勘三郎さん@佐野次郎左衛門は、前半いかにも真面目で人の良さそうな、田舎者の朴訥した雰囲気が感じられました。 故に初めて吉原に足を踏み入れた時の、ドキドキやワクワク感がとても伝わって、玉三郎さん@八ツ橋を目の当たりにし、微笑みかけられた時の…雷に打たれたような衝撃ぶりが素晴らしかった!
その後一転して吉原に通いつめ、八ツ橋の馴染みとなる次郎左衛門。 この事を仲間に自慢したくてたまらない様が無邪気に喜んでいて憎めないだけに「おいらん、そりゃあちとそでなかろうぜ」と、大勢の人前で何の前ブレもなく突然八ツ橋から縁切りを言われて動揺する様が、哀れで心底かわいそうになります。 満員の歌舞伎座の客席が水を打ったようにシーン。

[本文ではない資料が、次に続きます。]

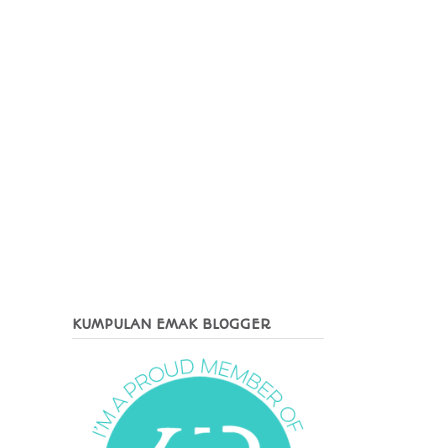
KUMPULAN EMAK BLOGGER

ここでの段四郎さん@下男治六魁春さん@九重が良かった 険悪な雰囲気に凍り付いた場をそれぞれに取り繕う様が、そのキャラクターを際立たせ、このシーンが泣けてしまいました。
四か月後、吹っ切れたように八ツ橋の前に姿を現した次郎左衛門。 笑顔で優しく語りかける様が、“狂気のスイッチON”となった時と激しい落差でしたが…まだ“イイ人”の方が勝っているような印象で、妖刀籠釣瓶で八ツ橋を切り殺してしまうまでの“憎悪”を受ける印象が弱かった…かな。 しかし、倒れた八ツ橋のそばで般若のような形相で妖刀籠釣瓶をもって立ちすくす次郎左衛門の体からは憎悪の炎が立ち上っているような感じでした。

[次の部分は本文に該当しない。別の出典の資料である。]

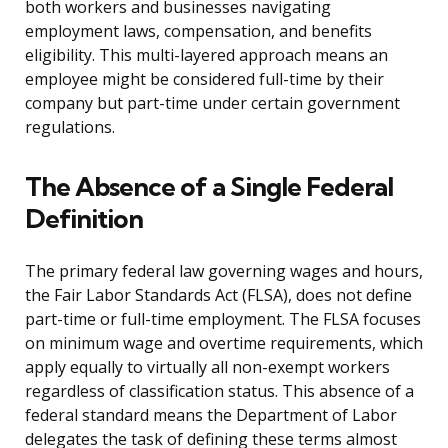
both workers and businesses navigating
employment laws, compensation, and benefits
eligibility. This multi-layered approach means an
employee might be considered full-time by their
company but part-time under certain government
regulations.
The Absence of a Single Federal
Definition
The primary federal law governing wages and hours,
the Fair Labor Standards Act (FLSA), does not define
part-time or full-time employment. The FLSA focuses
on minimum wage and overtime requirements, which
apply equally to virtually all non-exempt workers
regardless of classification status. This absence of a
federal standard means the Department of Labor
delegates the task of defining these terms almost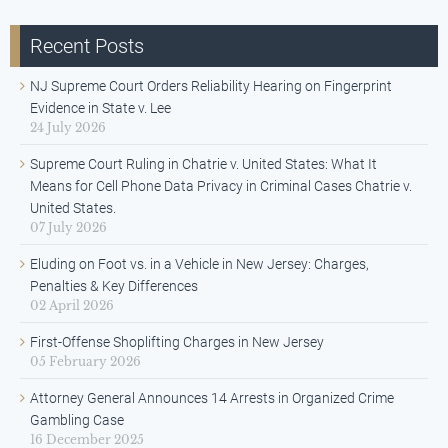
Recent Posts
NJ Supreme Court Orders Reliability Hearing on Fingerprint
Evidence in State v. Lee
24 July 2026
Supreme Court Ruling in Chatrie v. United States: What It
Means for Cell Phone Data Privacy in Criminal Cases Chatrie v.
United States.
07 July 2026
Eluding on Foot vs. in a Vehicle in New Jersey: Charges,
Penalties & Key Differences
02 April 2026
First-Offense Shoplifting Charges in New Jersey
05 February 2026
Attorney General Announces 14 Arrests in Organized Crime
Gambling Case
16 December 2025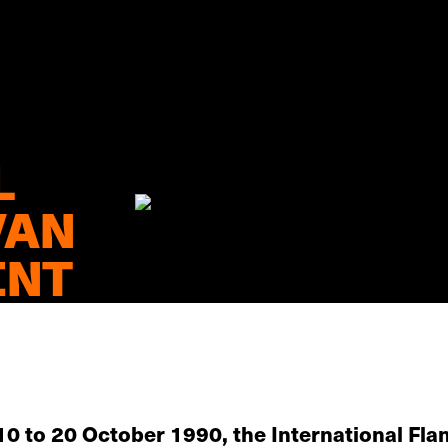
L
VAN
ENT
10 to 20 October 1990, the International Flan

玉三郎さん@八ツ橋。 出の“花道での微笑み”のなんと艶やかな事! 色っぽくって、艶っぽくって…自分の魅力を熟知していて「どうすれば異性がなびくか」という事を知っている、計算高い…それでいて惹き付けられずにはいられない…そんな微笑みでした。 あんな微笑みをかけられると…異性でなくてもノックアウトされちゃいますよ 実際、客席のどよめきもスゴかったです☆ 玉三郎さんの“美しさ”だけでない役者としてのすごさをこの微笑みで再確認できた感じでした。

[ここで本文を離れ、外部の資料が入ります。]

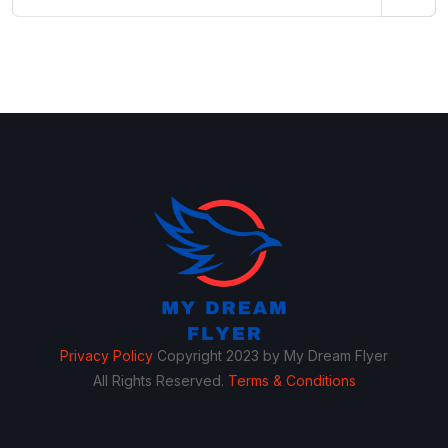
Privacy Policy
Copyright 2023 by My Dream Flyer
All Rights Reserved.
Terms & Conditions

縁切りの場面は、表情を殆ど変えずに次郎左衛門に別れの意を告げ…でも決して彼の目を見ない、という様が“仕方なく縁切りしなくてはならない”という彼女なりの心の葛藤が感じられ、以前私が感じていた“八ツ橋の非情さ”は感じられなかった。 それは、四ヶ月後に再会した時の申し訳なさそうに…合わせる顔がないような…部分でより説得力があり、殺されてしまう彼女の哀れさを感じる事ができました。

ヤマトタケル【新橋演舞場】

スーパー歌舞伎の原点【ヤマトタケル】ですが…実は私、過去に映像でも観た事がなく、今回が全くの初見でした。 久々の再演となった今公演でしたが、猿之助さんのご出演はなく、脚本&演出を手がけられ、ヤマトタケルとタケヒコの二役を右近さんと段治郎さんのWキャストで演じるという趣向でした。
私は段治郎さん@ヤマトタケル、右近さん@タケヒコで観劇
まず全体を通して強く感じた事は“和風”な印象 【新・三国志】がシリーズで続いた為、“スーパー歌舞伎-中国もの”というイメージがいつしか自分の中で固定されていたようで、「ほぉ…あら~」という、なんとも表現しようのない新鮮な驚きがありました。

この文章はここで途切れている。